Instead, rising heavily from his chair, he said: “I suddenly feel the desperate need to take a piss.”
“Chicken!” As he walked away, Ashley bounced a pinecone off his back.
“Ouch!” Jake said as he moved into the trees beyond the fire.
When he was well away from the fire, he unzipped and let go. Afterwards, he didn’t head back to the camp. Things were too tense back there. He hadn’t had much reefer after supper, but he was too drunk to sort through it all—David, Ashley, the pretty girl, Jerry “The Man-Hunter” Johnson, the life-changing phone call he’d gotten from Roger Goldstein just before they’d gotten out of cellphone range.
He’d have called Brenda and told her the news, if he’d had time. But everything had happened so quickly after that, and then they were out here where there was no coverage.
He strolled through the brush, crossed a narrow creek in whose black, rippling water the stars sparkled like diamonds. He strolled some more in the cool night air under the stars. So much to sort out. He felt jittery now about the money. He knew it was not to his credit that the main thing he kept thinking about was Ashley and how she’d react when she found out he was rich.
Or at least relatively so.
He knew he should have been thinking about Brenda and planning out the much better, more comfortable life he and she could start living once he’d cashed the Hollywood check. Nope. His thoughts kept meandering back to Ashley Whitfield, making his heart feel raw with want and regret and jealousy and every other piece-of-shit emotion a human being could entertain.
“Fool,” he told himself, running his hands through his longish brown hair. “You’re a goddamn fool, Jake Gorton. A goddamn fool. Forget her. She’s Dave’s. David’s. Besides, if you had her, would you really want her? Maybe you’re too fucked up to ever appreciate anything you have. Maybe you’re destined to always want for something else...”
Hearing the gentle strains of a fiddle, he stopped. A fire flickered before him. He’d thought he’d been heading generally back toward his own camp, but now, peering through the dark brush, he saw that he’d somehow strayed over to the backside of Jerry and Marigold’s camp.
They had a Coleman gas lamp hanging from a pole, hissing, and bluegrass music playing on a radio or cd player inside the trailer. The music wasn’t very loud. Jerry and Marigold were dancing to it, on the other side of their campfire that lay between Jake and them, about fifty yards away. The horse, tied to its picket line, watched them, twitching its ears. The firelight was reflected in the chestnut’s black eyes.

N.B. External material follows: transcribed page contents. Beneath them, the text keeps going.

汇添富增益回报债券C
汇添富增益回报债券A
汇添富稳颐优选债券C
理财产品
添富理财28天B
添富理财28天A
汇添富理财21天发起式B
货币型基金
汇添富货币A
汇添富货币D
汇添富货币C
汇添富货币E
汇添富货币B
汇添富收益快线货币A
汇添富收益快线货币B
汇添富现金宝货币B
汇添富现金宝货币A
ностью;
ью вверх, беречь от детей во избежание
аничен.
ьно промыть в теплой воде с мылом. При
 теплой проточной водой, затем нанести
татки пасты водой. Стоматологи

Otis lay near the horse, curled in a ball, sleeping with his snout resting atop his paws. 
Jerry and Marigold were dancing slowly, cheek to cheek, shuffling from side to side and then in a slow, tight circle. An old-fashioned dance—a very slow waltz, Jake thought. Or their own version. The kind of dance today’s youth only learn in ballrooms.
Their eyes were closed, and Jerry was smiling, keeping his cheek pressed tightly against the unsmiling but happy-looking Marigold as they moved to the poignant strains of a fiddle and what Jake thought was a dulcimer. Old-time music. Appalachian music.
Jerry and Marigold looked like teenagers very much in love.
Jake’s eyes sti=ung. He turned away, ashamed of having spied on the pair. Tears pooled in his eyes. They rolled down his cheeks. As he walked away from the dancers, he brushed the tears from his cheeks with his fists, bewildered.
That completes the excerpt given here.